Anderstouren

Über Jasper, Jerry und ihre bärtige Mama

Dass es in Coober Pedy nicht nur schräge Gestalten und Halunken gibt, die hoffen mit den Opalen das ganz große Geld zu machen, beweist Terry. Er betreibt ein Waisenhaus für Kängurus, das ganz sicher nicht viele Dollar abwirft und einen kleinen Laden, der den Spaß zumindest teilweise finanzieren soll. Ansonsten ist er auf die Spenden seiner Besucher angewiesen. An der Eingangtür prankt ein großes Schild mit seiner Handynummer, auf der er Tag und Nacht erreichbar ist, falls wieder ein Kängurubaby in Not gefunden wurde.

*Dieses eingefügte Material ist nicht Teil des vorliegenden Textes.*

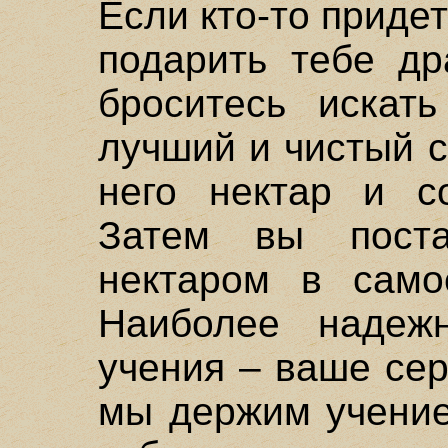
Если кто-то придет
подарить тебе др
броситесь искат
лучший и чистый с
него нектар и со
Затем вы пост
нектаром в самое
Наиболее надеж
учения – ваше сер
мы держим учение 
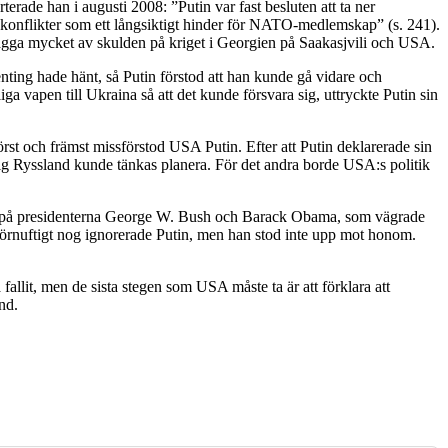
rade han i augusti 2008: ”Putin var fast besluten att ta ner
a konflikter som ett långsiktigt hinder för NATO-medlemskap” (s. 241).
 lägga mycket av skulden på kriget i Georgien på Saakasjvili och USA.
ing hade hänt, så Putin förstod att han kunde gå vidare och
 vapen till Ukraina så att det kunde försvara sig, uttryckte Putin sin
st och främst missförstod USA Putin. Efter att Putin deklarerade sin
rig Ryssland kunde tänkas planera. För det andra borde USA:s politik
ändan på presidenterna George W. Bush och Barack Obama, som vägrade
förnuftigt nog ignorerade Putin, men han stod inte upp mot honom.
allit, men de sista stegen som USA måste ta är att förklara att
nd.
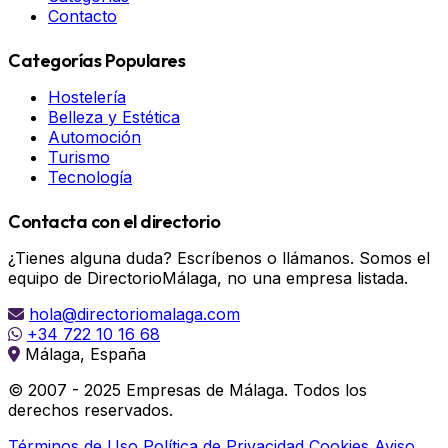
Contacto
Categorías Populares
Hostelería
Belleza y Estética
Automoción
Turismo
Tecnología
Contacta con el directorio
¿Tienes alguna duda? Escríbenos o llámanos. Somos el
equipo de DirectorioMálaga, no una empresa listada.
hola@directoriomalaga.com
+34 722 10 16 68
Málaga, España
© 2007 - 2025 Empresas de Málaga. Todos los
derechos reservados.
Términos de Uso
Política de Privacidad
Cookies
Aviso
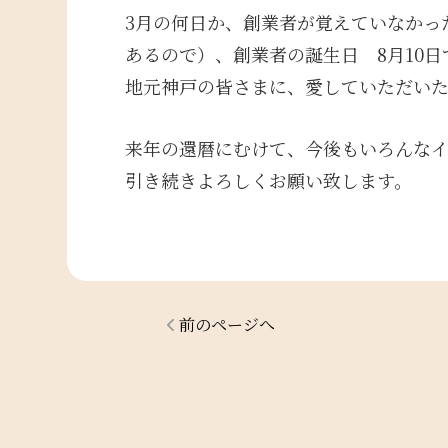
3月の何日か、創業者が覚えていなかっ
あるので）、創業者の誕生日 8月10
地元神戸の皆さまに、愛していただい
来年の還暦にむけて、今後もいろんな
引き続きよろしくお願い致します。
前のページへ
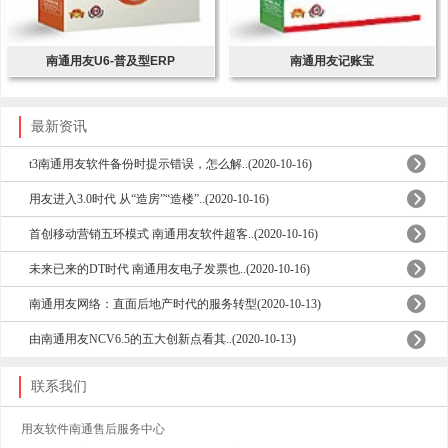
南通用友U6-普及型ERP
南通用友记账宝
最新资讯
t3南通用友软件备份时提示错误，怎么解..(2020-10-16)
用友进入3.0时代 从“造房”“造楼”..(2020-10-16)
首创移动营销五环模式 南通用友软件超客..(2020-10-16)
未来已来的DT时代 南通用友电子发票也..(2020-10-16)
南通用友网络：直面后地产时代的服务转型(2020-10-13)
由南通用友NCV6.5的五大创新点看其..(2020-10-13)
联系我们
用友软件南通售后服务中心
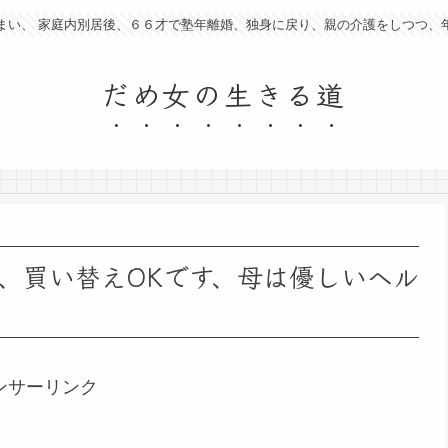
まい、 家庭内別居後、６６才で塾年離婚、独身に戻り、親の介護をしつつ、
だめ女の生きる道
、買い替えOKです、母は優しいヘル
ンサーリンク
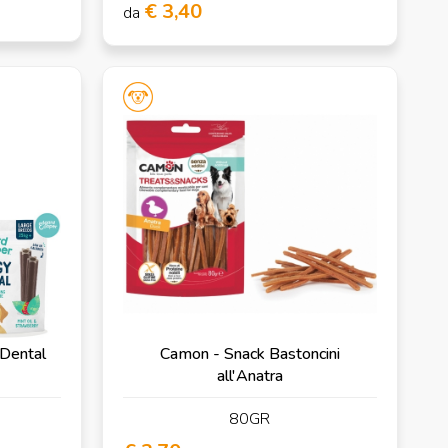
€ 3,40
da
Dental
Camon - Snack Bastoncini
all'Anatra
80GR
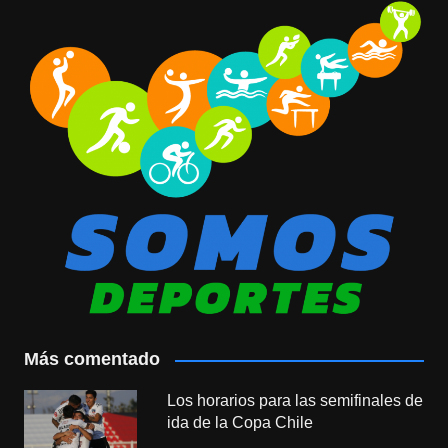
Más comentado
Los horarios para las semifinales de
ida de la Copa Chile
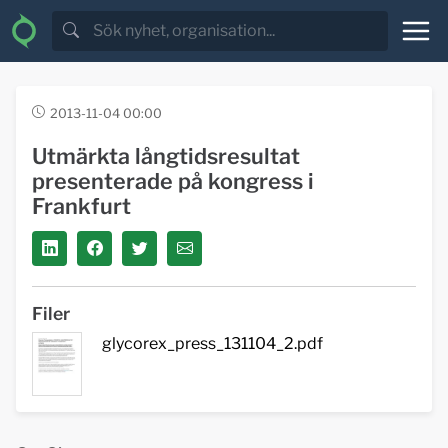
2013-11-04 00:00
Utmärkta långtidsresultat
presenterade på kongress i
Frankfurt
Filer
glycorex_press_131104_2.pdf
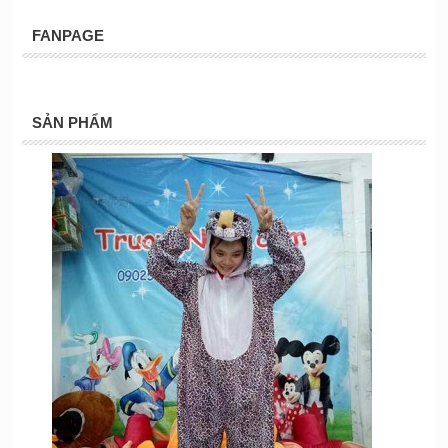
FANPAGE
SẢN PHẨM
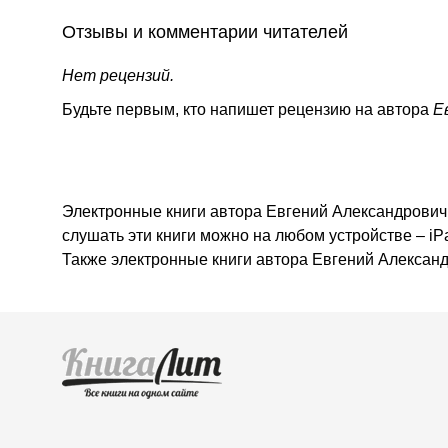
Отзывы и комментарии читателей
Нет рецензий.
Будьте первым, кто напишет рецензию на автора
Е
Электронные книги автора Евгений Александрович Б
слушать эти книги можно на любом устройстве – iP
Также электронные книги автора Евгений Алексан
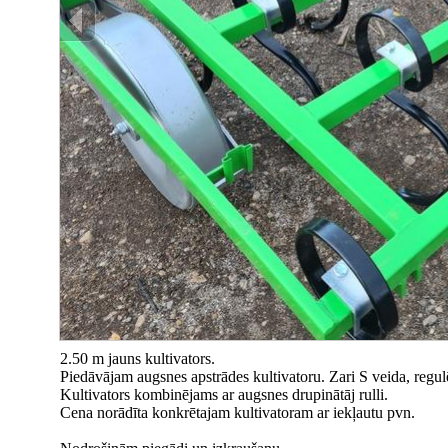
2.50 m jauns kultivators.
Piedāvājam augsnes apstrādes kultivatoru. Zari S veida, regu
Kultivators kombinējams ar augsnes drupinātāj rulli.
Cena norādīta konkrētajam kultivatoram ar iekļautu pvn.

„Erst vor einer Stunde habe ich einen Neuzugang bekommen“, berichtet Terry und deutet zum Außengehege hinüber. Er geht auf die sechzig zu, trägt eine ausgewaschene Jeans und ein einfaches, graues T-shirt. „Ich habe ihn Jasper genannt und dann erst festgestellt, dass es ein Mädchen ist.“ Terry lacht über das ganze Gesicht und zuckt entschuldigend die Schultern. „Ach egal. Die kleine Jasper gewöhnt sich schon noch daran.“ Ihre Mutter sei auf dem Highway überfahren worden. Wie so oft befinde sich noch ein Jungtier im Beutel, das dann gerettet und hierher ins Waisenhaus gebracht werde.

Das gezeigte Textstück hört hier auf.